[[ Stored data, beginning ]]
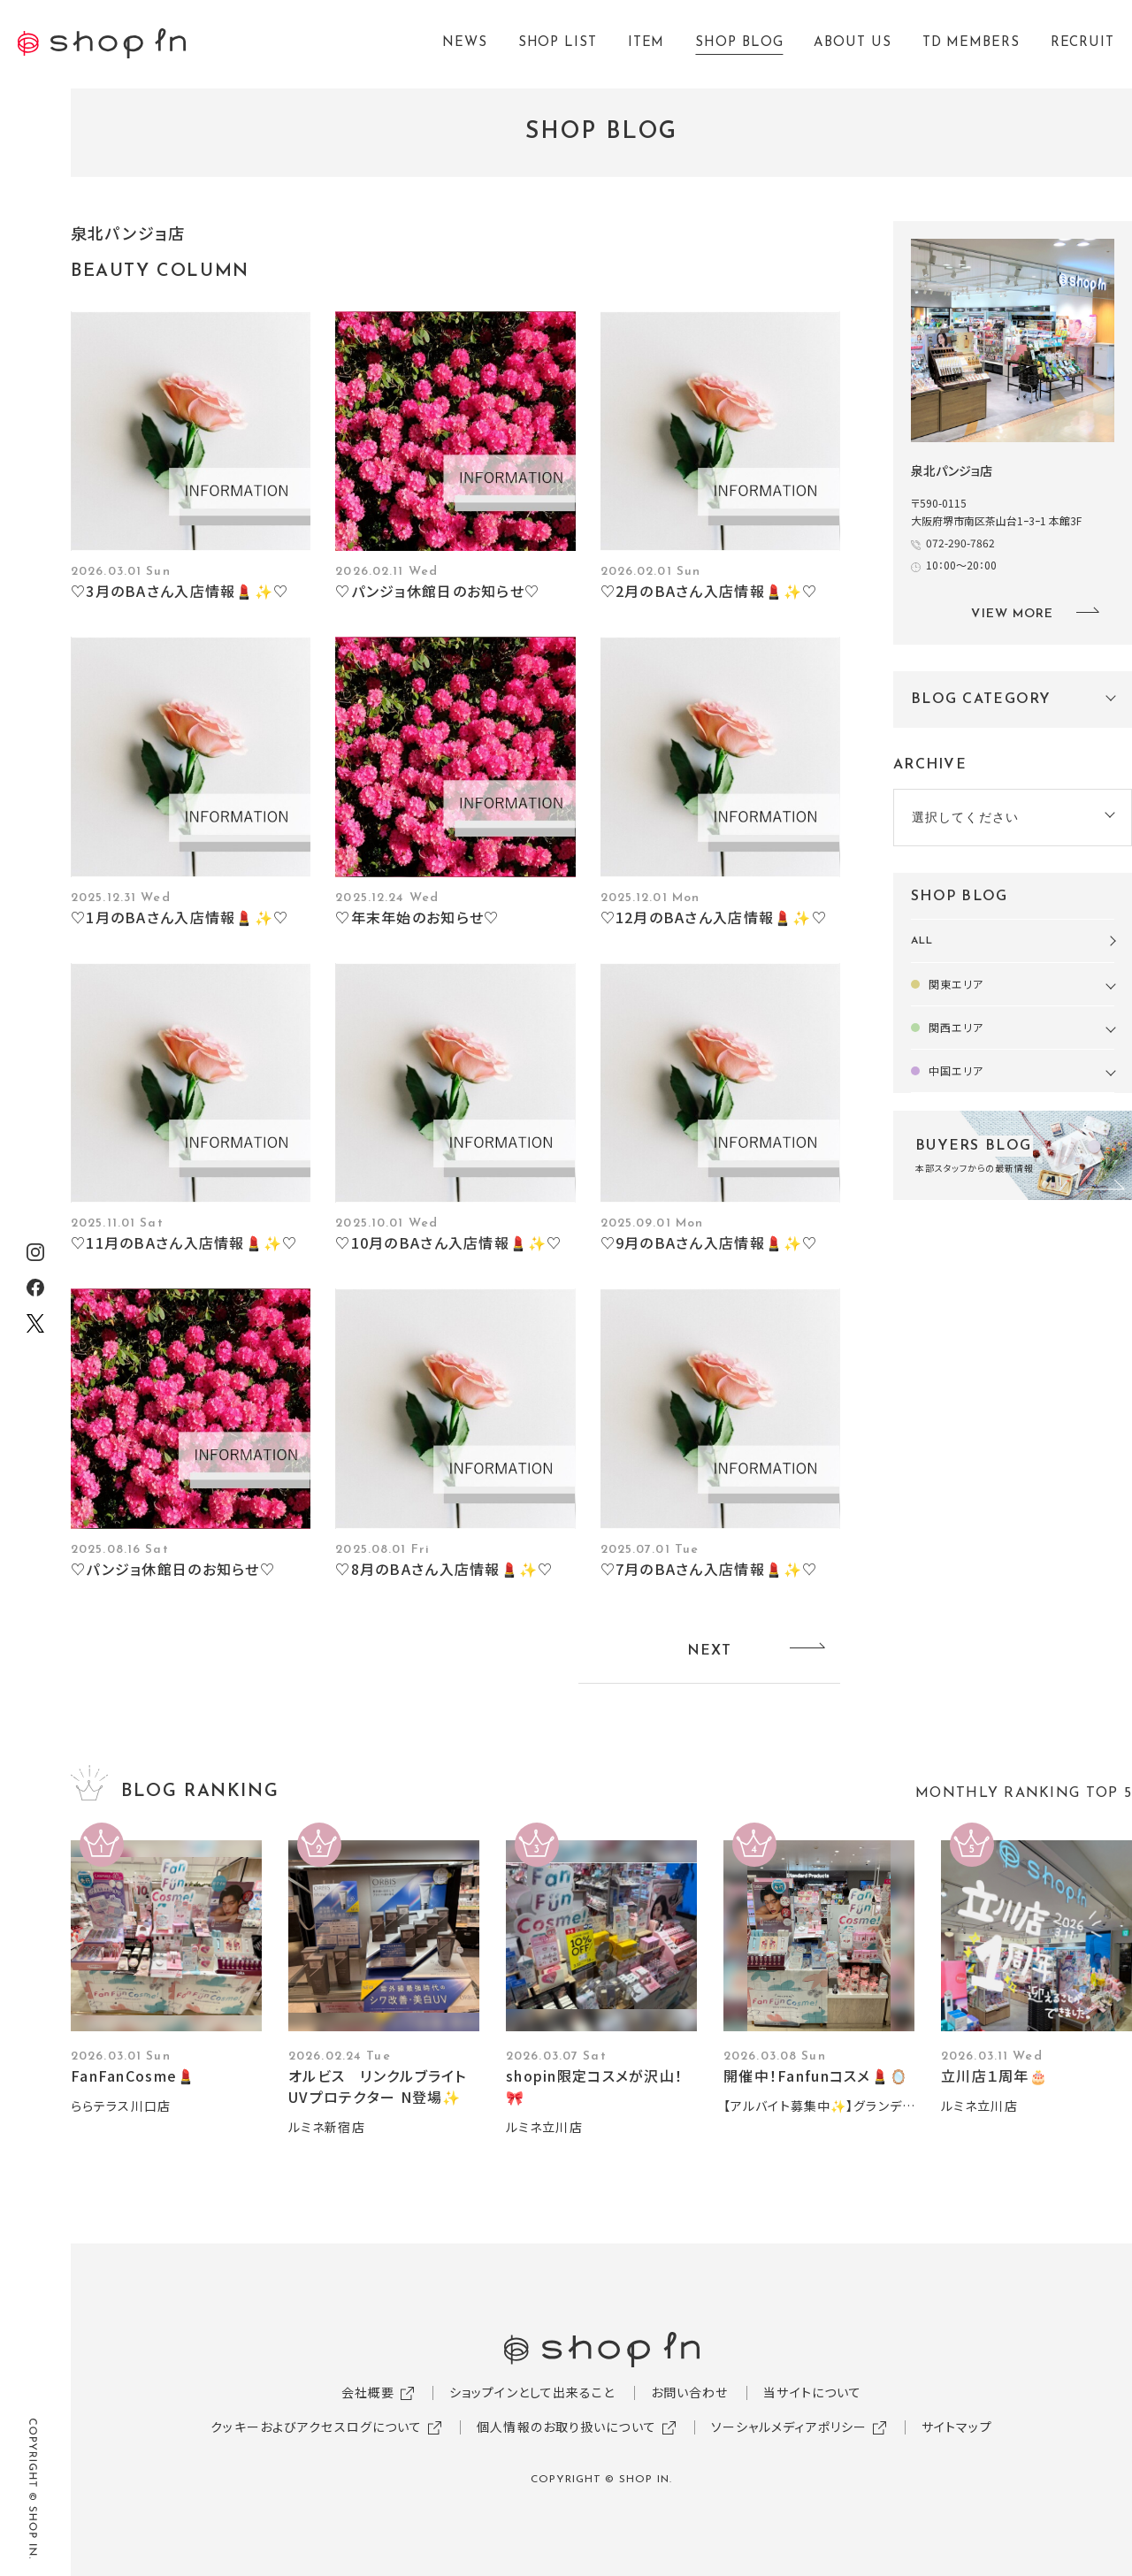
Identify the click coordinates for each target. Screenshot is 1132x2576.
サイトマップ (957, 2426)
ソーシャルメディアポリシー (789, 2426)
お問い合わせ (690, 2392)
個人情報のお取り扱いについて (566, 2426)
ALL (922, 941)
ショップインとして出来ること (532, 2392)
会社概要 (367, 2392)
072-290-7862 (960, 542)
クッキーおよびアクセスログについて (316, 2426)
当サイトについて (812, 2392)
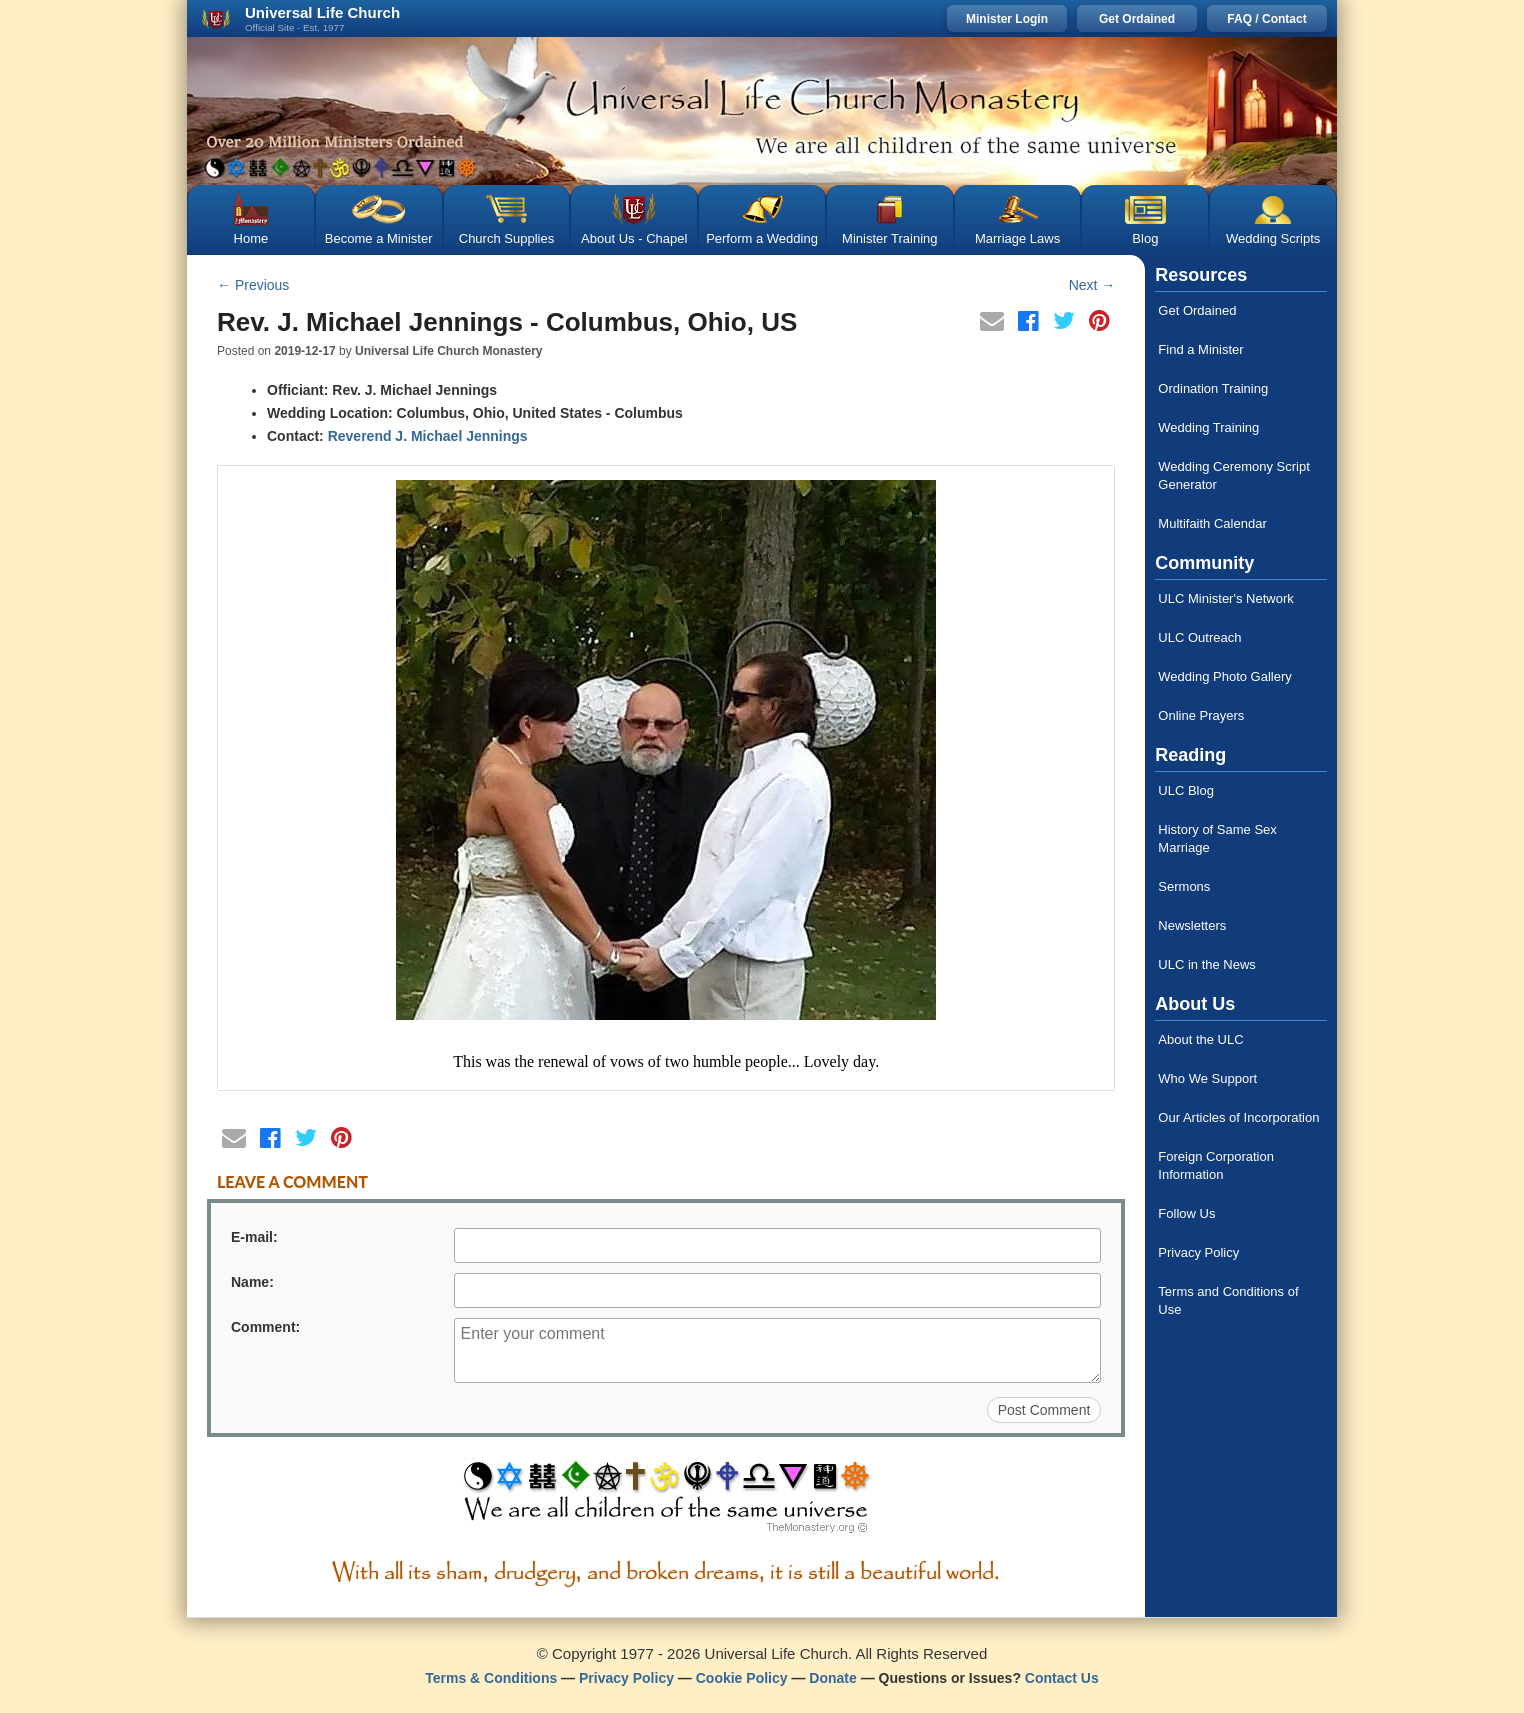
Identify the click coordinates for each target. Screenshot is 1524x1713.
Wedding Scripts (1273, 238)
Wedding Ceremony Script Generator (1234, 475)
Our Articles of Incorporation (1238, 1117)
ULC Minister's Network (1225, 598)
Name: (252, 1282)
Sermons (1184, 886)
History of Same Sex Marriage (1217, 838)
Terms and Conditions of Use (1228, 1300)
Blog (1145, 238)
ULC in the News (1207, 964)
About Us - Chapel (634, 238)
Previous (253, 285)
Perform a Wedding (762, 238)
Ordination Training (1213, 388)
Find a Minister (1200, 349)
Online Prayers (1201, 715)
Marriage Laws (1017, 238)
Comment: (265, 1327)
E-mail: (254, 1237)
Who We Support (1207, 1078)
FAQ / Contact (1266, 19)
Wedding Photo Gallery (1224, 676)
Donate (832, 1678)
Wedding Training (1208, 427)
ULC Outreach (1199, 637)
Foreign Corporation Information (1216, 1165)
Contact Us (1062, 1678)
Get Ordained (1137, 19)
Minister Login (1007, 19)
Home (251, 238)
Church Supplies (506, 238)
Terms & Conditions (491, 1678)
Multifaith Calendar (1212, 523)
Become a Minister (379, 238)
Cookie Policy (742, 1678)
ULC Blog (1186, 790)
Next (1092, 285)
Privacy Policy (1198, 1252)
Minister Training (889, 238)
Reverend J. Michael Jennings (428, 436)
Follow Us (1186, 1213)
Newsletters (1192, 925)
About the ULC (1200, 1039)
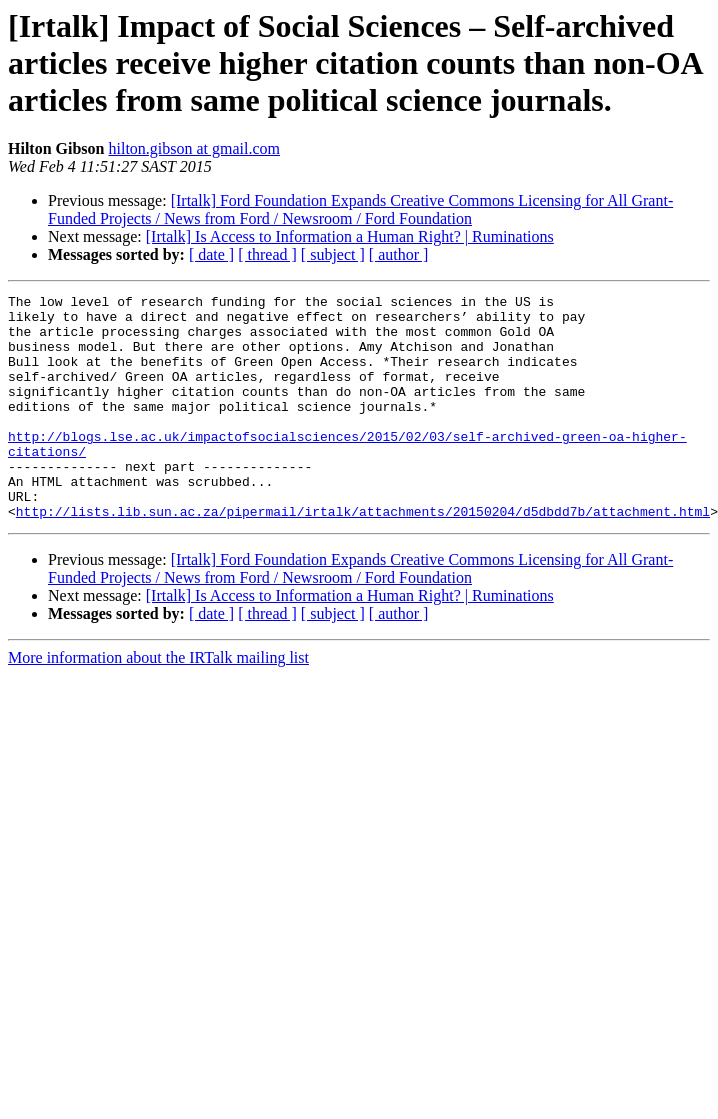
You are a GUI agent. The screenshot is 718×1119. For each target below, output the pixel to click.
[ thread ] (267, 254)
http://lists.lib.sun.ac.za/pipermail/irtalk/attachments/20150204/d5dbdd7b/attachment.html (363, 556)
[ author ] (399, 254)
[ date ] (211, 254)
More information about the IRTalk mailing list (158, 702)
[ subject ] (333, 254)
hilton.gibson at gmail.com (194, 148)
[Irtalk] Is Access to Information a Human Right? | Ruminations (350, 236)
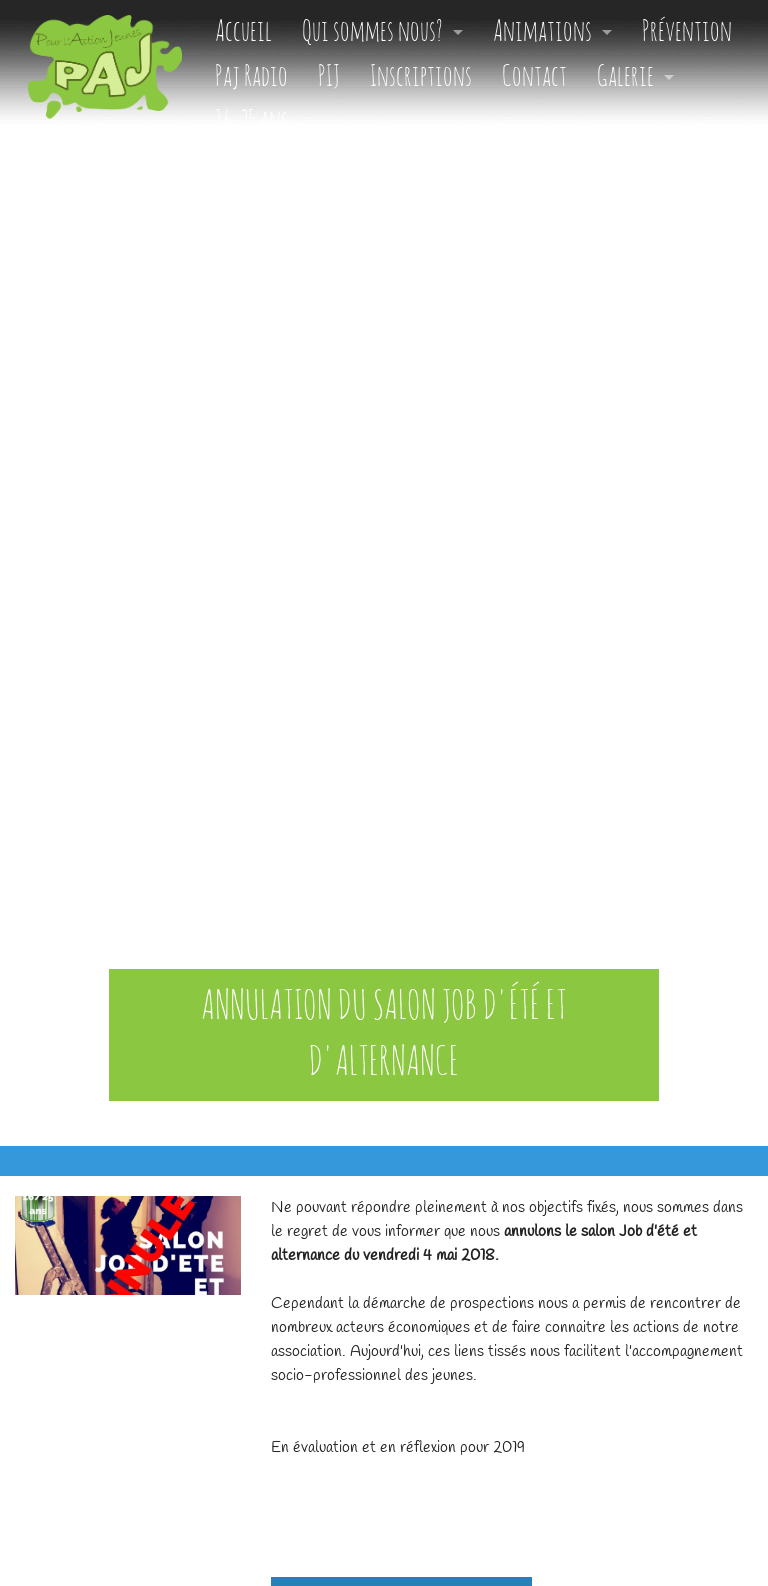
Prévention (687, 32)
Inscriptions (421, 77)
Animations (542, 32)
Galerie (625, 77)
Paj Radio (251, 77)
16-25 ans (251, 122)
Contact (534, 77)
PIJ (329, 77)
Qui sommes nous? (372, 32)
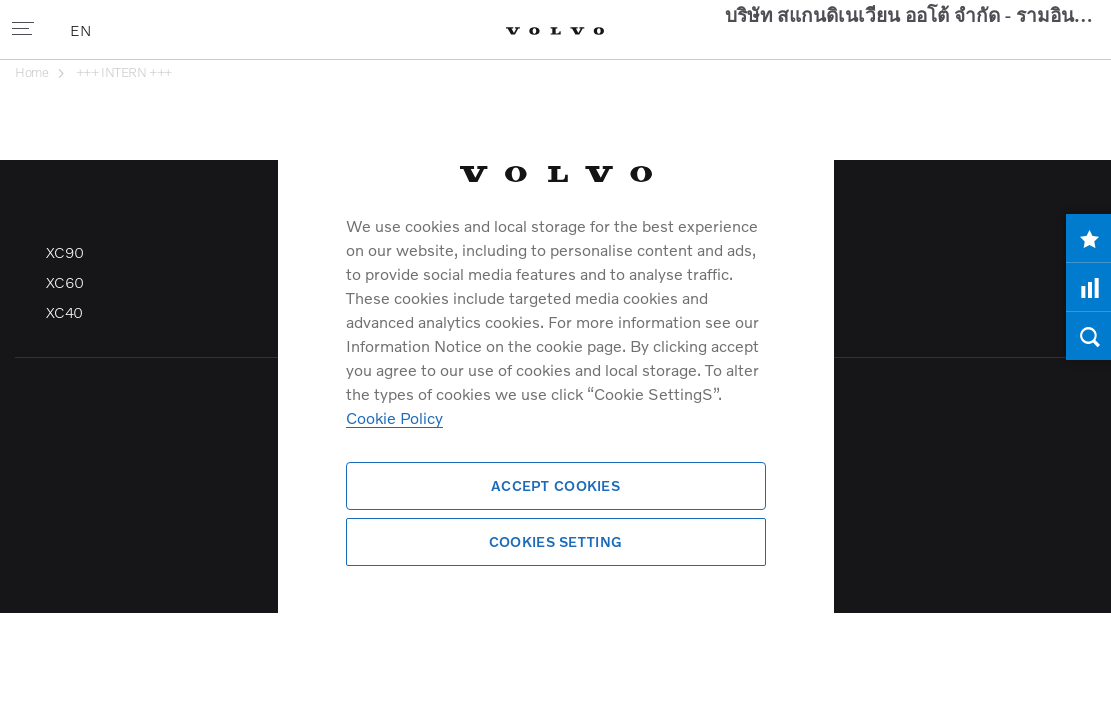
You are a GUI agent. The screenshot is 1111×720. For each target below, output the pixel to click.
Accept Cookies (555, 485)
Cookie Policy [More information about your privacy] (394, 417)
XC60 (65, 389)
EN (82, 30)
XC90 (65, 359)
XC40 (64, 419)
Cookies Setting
[[ Stored data, end ]]
» **Exercise**
Among the records above, only the lines between the line holding "Name: (252, 1282)" and the line holding "Wedding Photo Gallery (1224, 676)", inclusive, are to be output, exactly as written.

» **Solution to this task**
Name: (252, 1282)
Sermons (1184, 886)
History of Same Sex Marriage (1217, 838)
Terms and Conditions of Use (1228, 1300)
Blog (1145, 238)
ULC in the News (1207, 964)
About Us - Chapel (634, 238)
Previous (253, 285)
Perform a Wedding (762, 238)
Ordination Training (1213, 388)
Find a Minister (1200, 349)
Online Prayers (1201, 715)
Marriage Laws (1017, 238)
Comment: (265, 1327)
E-mail: (254, 1237)
Who We Support (1207, 1078)
FAQ / Contact (1266, 19)
Wedding Photo Gallery (1224, 676)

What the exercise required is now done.